Along the corridors of the slums that have formed there over the past four decades, thousands of families have no choice but to hole up in their homes without being able to get water and food.

Some residents are victims of stray bullets even inside their modest homes, made of simple sheet metal, but ambulances are not allowed to circulate freely in this area to help the injured.

We call on all belligerents to allow the passage of aid to Brooklyn [name of the district of Cité Soleil where the violence is concentrated, editor's note] and to spare civilians, urged Wednesday Mumuza Muhindo, head of mission of Doctors Without Borders.

Hampered in its operations to evacuate victims, the humanitarian organization has nevertheless operated on an average of fifteen wounded per day since Friday in its hospital located near Cité Soleil.

Along the only road that leads to Brooklyn, we passed rotting or burned corpses, added Mumuza Muhindo.

“It could be people killed in the clashes or who were trying to flee and were shot. It's a real battlefield. »

— Mumuza Muhindo, Head of Mission of Doctors Without Borders

These deadly clashes between gangs harm all activities in the capital, because it&#x27 The oil terminal that supplies Port-au-Prince and all of northern Haiti is located in Cité Soleil.

The capital's service stations no longer distribute a drop of fuel, driving up prices on the black market.

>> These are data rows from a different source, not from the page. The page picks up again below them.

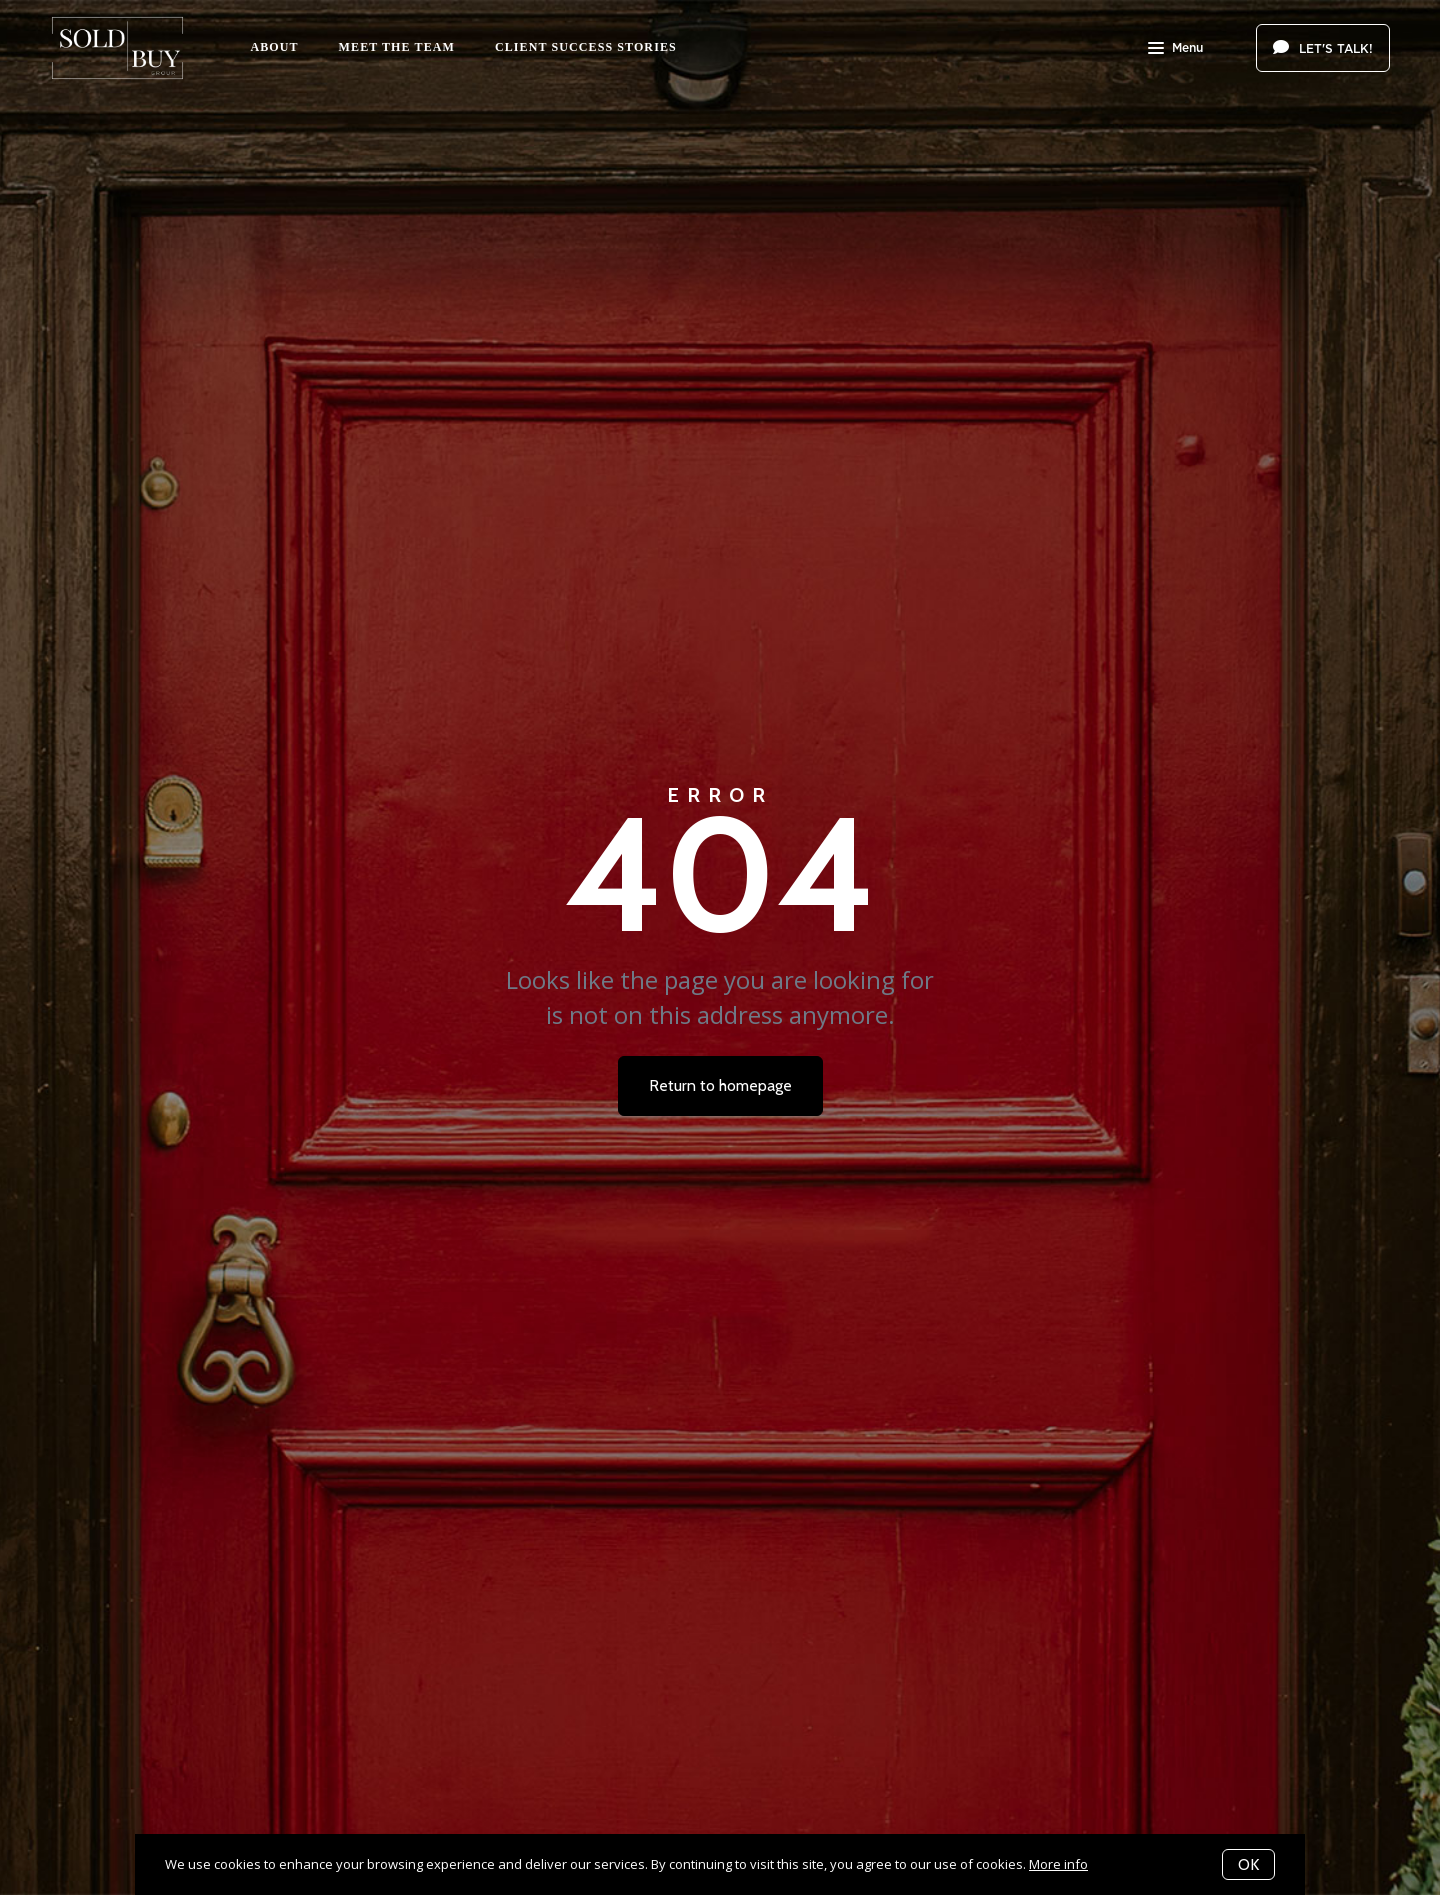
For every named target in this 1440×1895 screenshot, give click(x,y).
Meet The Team (397, 47)
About (274, 47)
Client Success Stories (586, 47)
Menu (1175, 50)
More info (1058, 1864)
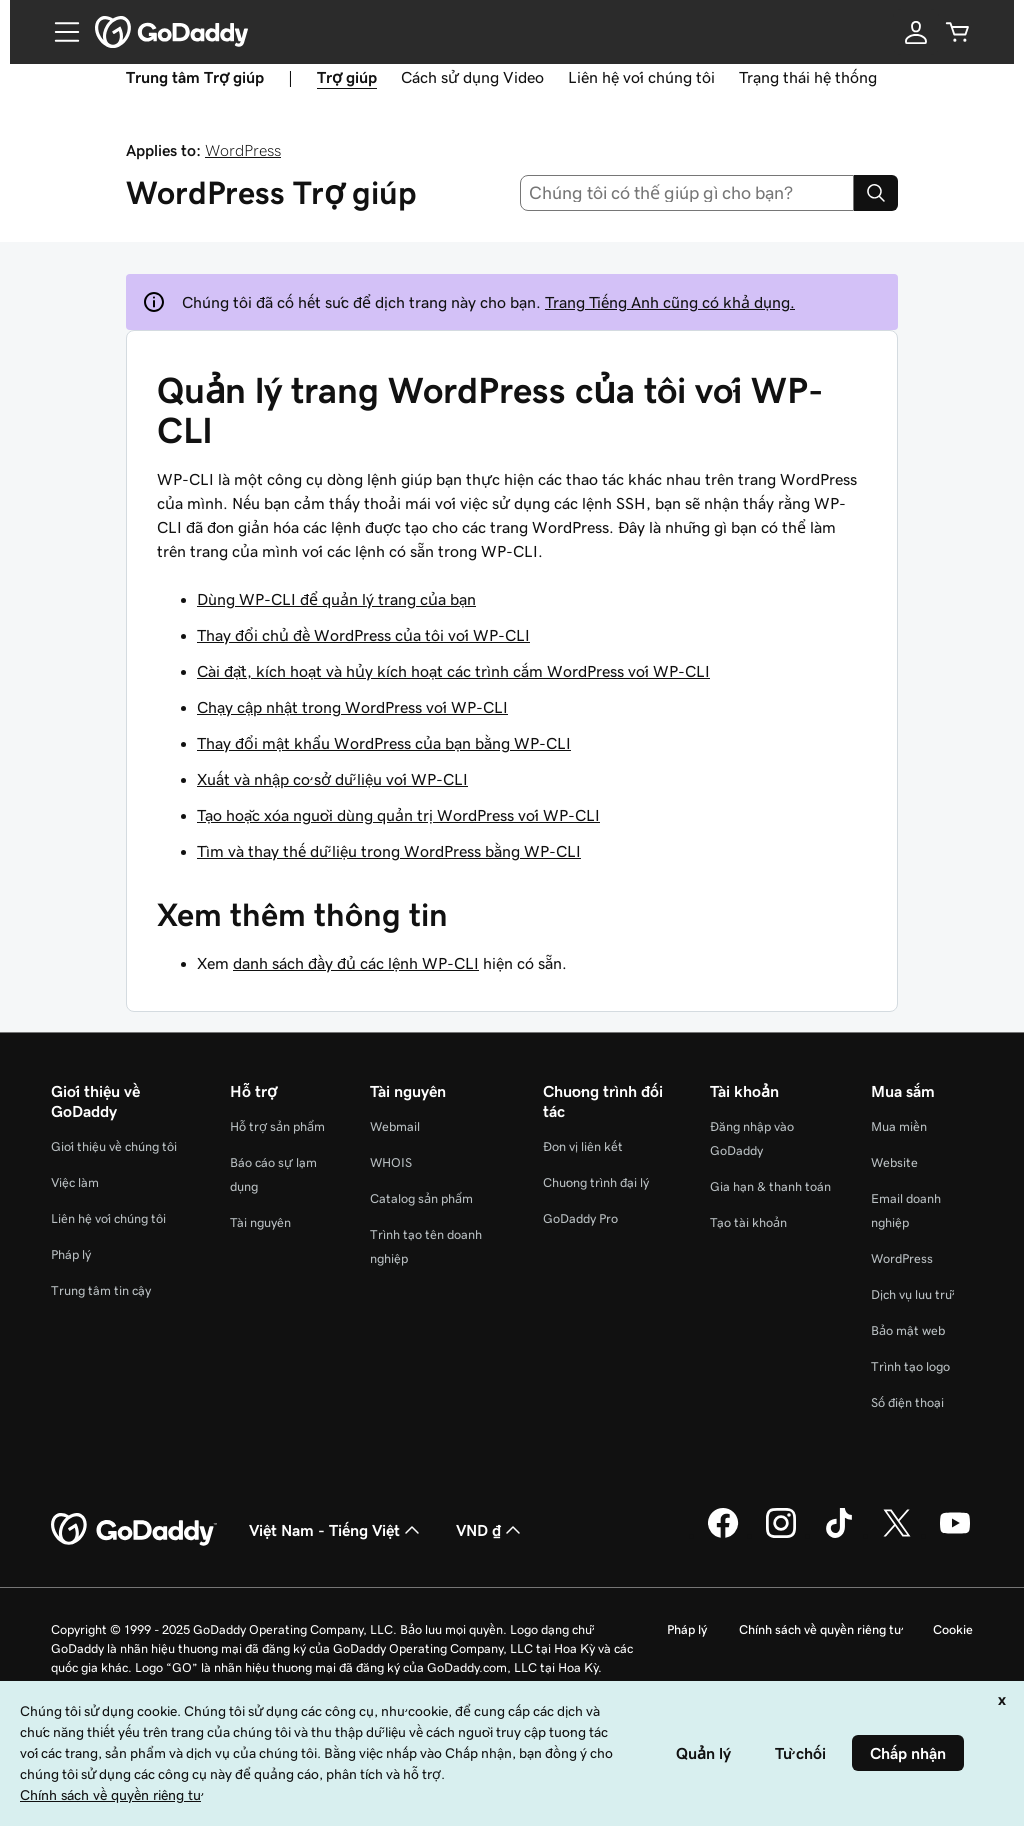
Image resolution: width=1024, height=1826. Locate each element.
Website (894, 1162)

Angry at this situation, motorcycle taxi drivers erected a number of barricades on Wednesday on the main roads of Port-au-Prince.

Motorcycle taxi drivers set up barricades all over the capital to denounce the situation.

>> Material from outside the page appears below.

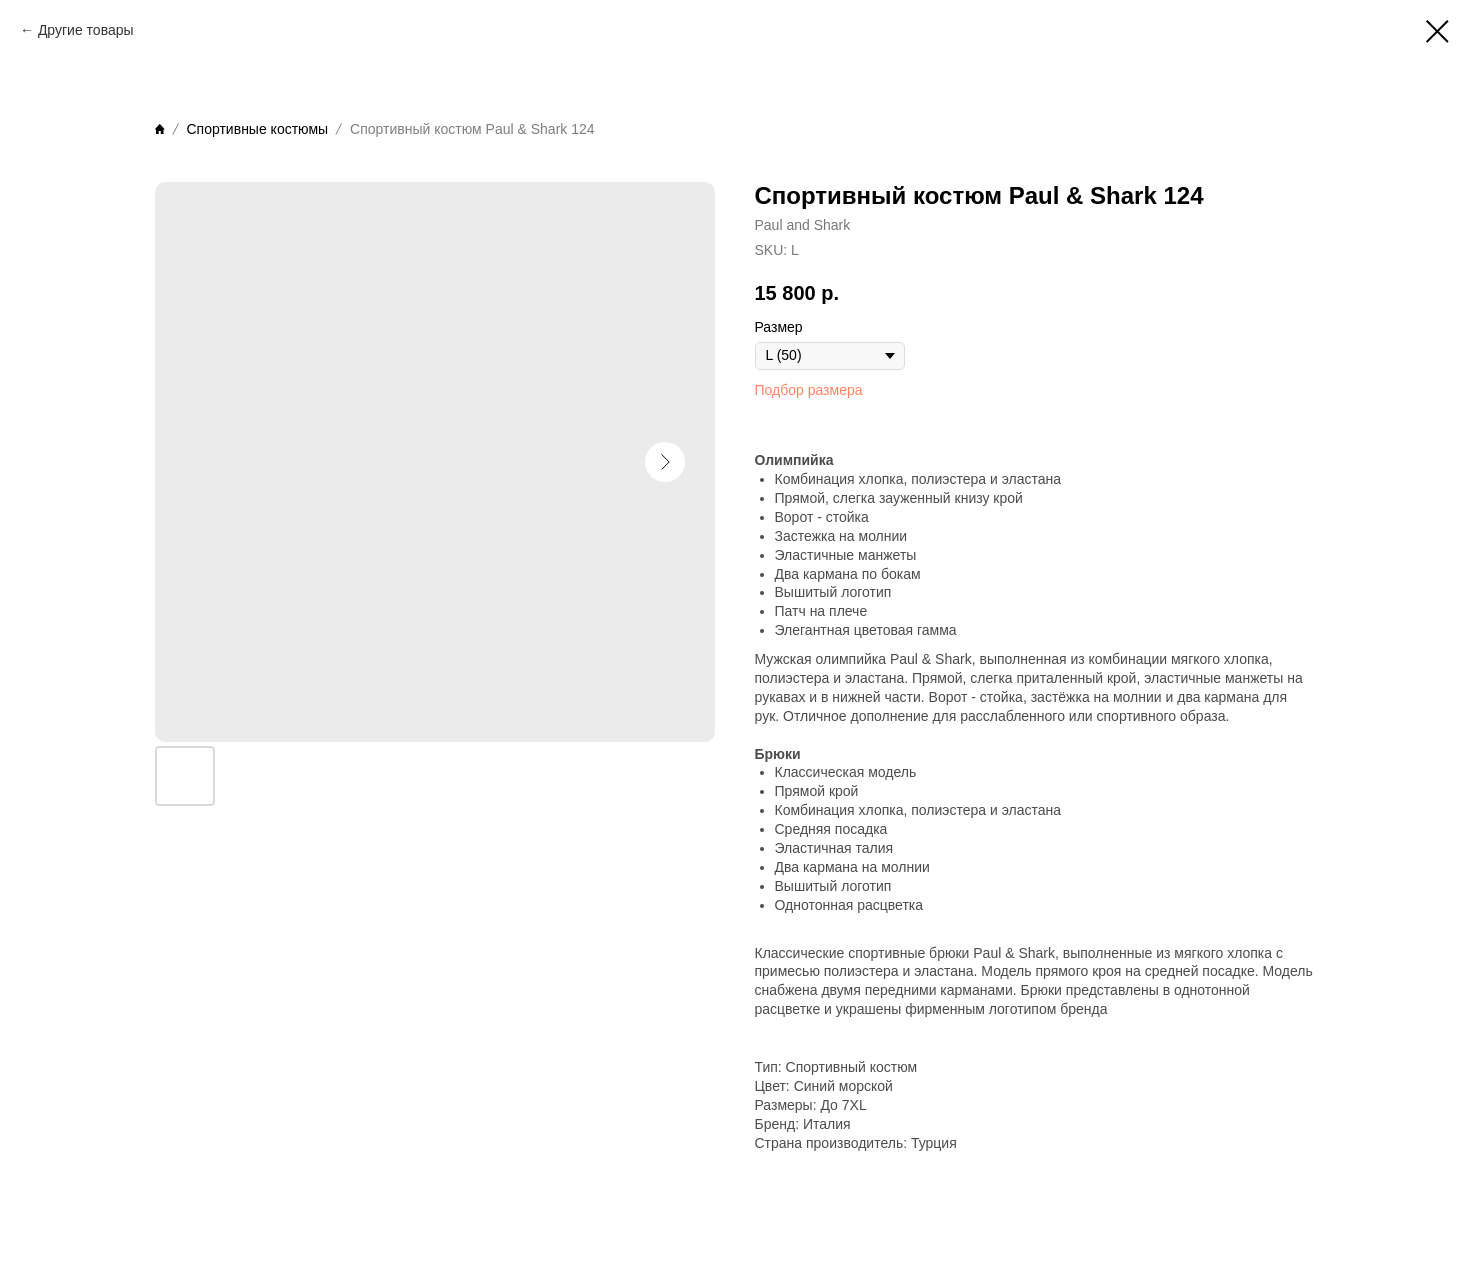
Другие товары (86, 30)
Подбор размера (809, 390)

Faced with this spontaneous movement, only short trips by motorcycle within the neighborhoods were possible, AFP journalists were able to observe.

Subjected to such hazard, the inhabitants of the capital struggle to organize their daily activities, already hampered by the risk of kidnapping.

For more than two years, the gangs have multiplied the villainous kidnappings in the city, kidnapping people of all socio-economic origins and all nationalities.

Enjoying widespread impunity, criminal gangs have amplified their actions over the weeks: at least 155 kidnappings were committed in June compared to 118 in May, the Center for Analysis and Research in Human Rights reported in its latest published report Wednesday.

Many Haitians who can flee to the Dominican Republic or the United States. Many who have neither the economic means nor the visas risk their lives boarding makeshift boats hoping to reach Florida.

Many of they wash up on the Cuban or Bahamian shores or are stopped at sea by the United States Coast Guard.

More than 1,200 irregular migrants were returned to Haiti in the month of June, according to statistics from the National Office for Migration.

Upon their return, they rediscover their difficulties in surviving, gleaning odd informal jobs in a country where annual inflation has crossed the 20% mark for three years already.

A man carrying a container into which gasoline can be poured walks in front of a closed gas station due to fuel shortages in Port-au-Prince.

Facing the consequences of the war in Ukraine on the world economy, this rate could exceed 30% by the end of the year, warn economists.

We are seeing a significant increase in hunger in the capital and in the south of the country, Port-au-Prince being the hardest hit, worried Jean-Martin Bauer, director of the World Food Program (WFP) on Tuesday. in Haiti.

To circumvent the outlying areas of Port-au-Prince, in the hands of gangs, the UN agency uses airways and sea routes to send #x27;aid in the south and in the north of the country.

Almost half of the 11 million Haitians already suffer from food insecurity, of which 1, 3 mill ion who are exposed to a humanitarian emergency that precedes the famine stage, according to the WFP classification.